→ EXERCISE MATERIAL
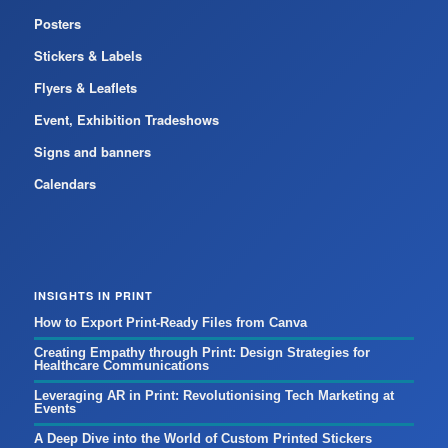
Posters
Stickers & Labels
Flyers & Leaflets
Event, Exhibition Tradeshows
Signs and banners
Calendars
INSIGHTS IN PRINT
How to Export Print-Ready Files from Canva
Creating Empathy through Print: Design Strategies for
Healthcare Communications
Leveraging AR in Print: Revolutionising Tech Marketing at
Events
A Deep Dive into the World of Custom Printed Stickers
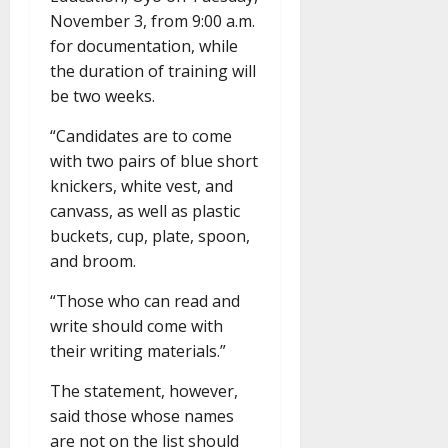
November 3, from 9:00 a.m.
for documentation, while
the duration of training will
be two weeks.
“Candidates are to come
with two pairs of blue short
knickers, white vest, and
canvass, as well as plastic
buckets, cup, plate, spoon,
and broom.
“Those who can read and
write should come with
their writing materials.”
The statement, however,
said those whose names
are not on the list should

→ ABOUT THIS TASK
Count of lines that include "from" in the records above: write that value only.

→ TASK RESULT
2